[Excerpts from a dataset]
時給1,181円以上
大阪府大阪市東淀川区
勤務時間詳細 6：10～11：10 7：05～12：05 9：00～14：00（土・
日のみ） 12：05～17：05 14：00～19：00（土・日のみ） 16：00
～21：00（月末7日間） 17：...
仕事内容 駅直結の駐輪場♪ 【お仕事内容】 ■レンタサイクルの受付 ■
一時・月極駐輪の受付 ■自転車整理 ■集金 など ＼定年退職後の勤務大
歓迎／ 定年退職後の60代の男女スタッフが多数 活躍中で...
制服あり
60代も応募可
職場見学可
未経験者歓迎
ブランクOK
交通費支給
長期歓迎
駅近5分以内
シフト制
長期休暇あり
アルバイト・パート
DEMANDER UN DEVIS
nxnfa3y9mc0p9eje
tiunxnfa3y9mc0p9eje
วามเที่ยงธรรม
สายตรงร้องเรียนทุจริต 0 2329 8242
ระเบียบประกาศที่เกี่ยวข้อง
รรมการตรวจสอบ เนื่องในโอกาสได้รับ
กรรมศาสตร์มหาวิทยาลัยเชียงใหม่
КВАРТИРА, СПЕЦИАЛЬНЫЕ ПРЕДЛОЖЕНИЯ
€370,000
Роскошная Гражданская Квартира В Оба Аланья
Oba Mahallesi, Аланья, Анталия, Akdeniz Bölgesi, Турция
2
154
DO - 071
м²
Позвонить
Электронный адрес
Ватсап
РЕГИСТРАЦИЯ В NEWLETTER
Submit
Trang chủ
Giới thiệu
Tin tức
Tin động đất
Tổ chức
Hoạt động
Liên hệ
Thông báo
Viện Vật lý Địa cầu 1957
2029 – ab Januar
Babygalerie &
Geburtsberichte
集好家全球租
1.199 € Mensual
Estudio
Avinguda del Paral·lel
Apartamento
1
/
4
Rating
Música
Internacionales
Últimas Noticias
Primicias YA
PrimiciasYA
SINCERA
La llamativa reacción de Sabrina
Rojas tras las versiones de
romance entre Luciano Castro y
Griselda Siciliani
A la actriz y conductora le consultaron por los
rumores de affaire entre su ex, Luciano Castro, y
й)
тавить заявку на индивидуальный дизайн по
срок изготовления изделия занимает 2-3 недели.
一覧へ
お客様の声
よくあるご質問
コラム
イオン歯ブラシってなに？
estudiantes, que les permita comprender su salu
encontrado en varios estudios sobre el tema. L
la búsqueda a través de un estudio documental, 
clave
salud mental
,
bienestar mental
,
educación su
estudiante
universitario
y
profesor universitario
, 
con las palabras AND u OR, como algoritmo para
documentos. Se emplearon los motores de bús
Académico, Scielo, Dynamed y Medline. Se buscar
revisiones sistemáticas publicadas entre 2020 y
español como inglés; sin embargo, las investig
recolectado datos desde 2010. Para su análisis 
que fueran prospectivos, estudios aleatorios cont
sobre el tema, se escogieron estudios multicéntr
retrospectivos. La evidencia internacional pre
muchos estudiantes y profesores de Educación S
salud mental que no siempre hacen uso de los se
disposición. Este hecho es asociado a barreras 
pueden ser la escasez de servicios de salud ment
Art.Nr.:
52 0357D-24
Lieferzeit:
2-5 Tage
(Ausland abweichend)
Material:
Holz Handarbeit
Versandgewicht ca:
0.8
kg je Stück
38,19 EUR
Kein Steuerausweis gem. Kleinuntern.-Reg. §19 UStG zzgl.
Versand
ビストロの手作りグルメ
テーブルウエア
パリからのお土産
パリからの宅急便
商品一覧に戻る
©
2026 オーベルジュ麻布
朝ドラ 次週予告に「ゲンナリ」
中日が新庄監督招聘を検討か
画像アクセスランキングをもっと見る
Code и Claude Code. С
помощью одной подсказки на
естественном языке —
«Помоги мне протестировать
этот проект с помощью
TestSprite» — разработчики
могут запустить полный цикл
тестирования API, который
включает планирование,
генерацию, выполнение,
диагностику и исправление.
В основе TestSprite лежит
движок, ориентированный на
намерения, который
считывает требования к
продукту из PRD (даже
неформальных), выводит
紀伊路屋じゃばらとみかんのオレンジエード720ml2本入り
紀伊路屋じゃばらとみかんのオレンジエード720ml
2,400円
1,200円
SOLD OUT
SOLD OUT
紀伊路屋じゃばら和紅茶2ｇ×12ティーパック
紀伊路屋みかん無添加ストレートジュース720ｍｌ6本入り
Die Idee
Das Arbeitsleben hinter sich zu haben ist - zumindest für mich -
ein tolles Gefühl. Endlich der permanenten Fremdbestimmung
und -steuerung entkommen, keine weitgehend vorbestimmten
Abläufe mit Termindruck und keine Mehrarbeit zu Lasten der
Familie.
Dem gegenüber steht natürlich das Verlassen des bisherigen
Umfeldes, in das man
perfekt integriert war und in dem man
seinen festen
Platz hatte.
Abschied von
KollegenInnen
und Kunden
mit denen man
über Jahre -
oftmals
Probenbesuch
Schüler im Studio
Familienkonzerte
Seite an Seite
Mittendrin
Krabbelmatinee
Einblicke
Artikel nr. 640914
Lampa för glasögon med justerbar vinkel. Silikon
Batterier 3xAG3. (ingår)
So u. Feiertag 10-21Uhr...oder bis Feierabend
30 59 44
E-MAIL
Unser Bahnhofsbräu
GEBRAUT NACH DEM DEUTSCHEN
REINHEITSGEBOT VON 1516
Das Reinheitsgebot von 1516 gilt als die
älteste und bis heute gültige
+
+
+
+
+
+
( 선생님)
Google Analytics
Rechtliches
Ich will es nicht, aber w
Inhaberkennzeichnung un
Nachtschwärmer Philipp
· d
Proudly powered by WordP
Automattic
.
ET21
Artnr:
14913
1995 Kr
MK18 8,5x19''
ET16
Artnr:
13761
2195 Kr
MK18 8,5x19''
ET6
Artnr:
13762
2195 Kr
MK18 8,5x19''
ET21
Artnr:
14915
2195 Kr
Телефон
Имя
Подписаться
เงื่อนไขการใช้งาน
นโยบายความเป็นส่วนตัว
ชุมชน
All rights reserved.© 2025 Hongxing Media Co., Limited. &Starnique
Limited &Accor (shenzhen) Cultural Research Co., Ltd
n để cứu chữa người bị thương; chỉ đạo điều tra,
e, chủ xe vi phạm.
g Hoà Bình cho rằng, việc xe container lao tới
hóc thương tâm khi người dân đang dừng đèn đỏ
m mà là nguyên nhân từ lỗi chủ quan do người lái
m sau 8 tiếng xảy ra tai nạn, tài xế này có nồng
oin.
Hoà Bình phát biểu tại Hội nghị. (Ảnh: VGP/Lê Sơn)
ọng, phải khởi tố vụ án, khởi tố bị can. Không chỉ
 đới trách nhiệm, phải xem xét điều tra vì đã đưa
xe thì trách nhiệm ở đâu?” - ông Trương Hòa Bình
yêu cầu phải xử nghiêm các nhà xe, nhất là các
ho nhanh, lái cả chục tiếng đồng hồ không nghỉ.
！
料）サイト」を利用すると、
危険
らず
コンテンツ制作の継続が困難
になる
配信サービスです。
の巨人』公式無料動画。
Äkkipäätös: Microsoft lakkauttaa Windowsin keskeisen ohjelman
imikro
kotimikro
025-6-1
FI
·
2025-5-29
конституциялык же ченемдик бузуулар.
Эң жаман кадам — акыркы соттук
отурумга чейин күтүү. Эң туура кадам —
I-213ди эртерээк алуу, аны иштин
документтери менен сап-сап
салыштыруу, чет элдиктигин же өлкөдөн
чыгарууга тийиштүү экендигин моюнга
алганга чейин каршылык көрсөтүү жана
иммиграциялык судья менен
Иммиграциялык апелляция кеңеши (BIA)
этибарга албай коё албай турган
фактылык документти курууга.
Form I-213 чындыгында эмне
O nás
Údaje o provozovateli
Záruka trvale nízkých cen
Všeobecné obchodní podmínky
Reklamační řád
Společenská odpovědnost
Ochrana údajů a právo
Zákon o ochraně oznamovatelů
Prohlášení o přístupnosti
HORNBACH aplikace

**Your objective**
Word for word, restate the lines above from the line containing "rumores de affaire" through the line containing "muchos estudiantes y", with both included and nothing else.

**Task answer**
rumores de affaire entre su ex, Luciano Castro, y
й)
тавить заявку на индивидуальный дизайн по
срок изготовления изделия занимает 2-3 недели.
一覧へ
お客様の声
よくあるご質問
コラム
イオン歯ブラシってなに？
estudiantes, que les permita comprender su salu
encontrado en varios estudios sobre el tema. L
la búsqueda a través de un estudio documental, 
clave
salud mental
,
bienestar mental
,
educación su
estudiante
universitario
y
profesor universitario
, 
con las palabras AND u OR, como algoritmo para
documentos. Se emplearon los motores de bús
Académico, Scielo, Dynamed y Medline. Se buscar
revisiones sistemáticas publicadas entre 2020 y
español como inglés; sin embargo, las investig
recolectado datos desde 2010. Para su análisis 
que fueran prospectivos, estudios aleatorios cont
sobre el tema, se escogieron estudios multicéntr
retrospectivos. La evidencia internacional pre
muchos estudiantes y profesores de Educación S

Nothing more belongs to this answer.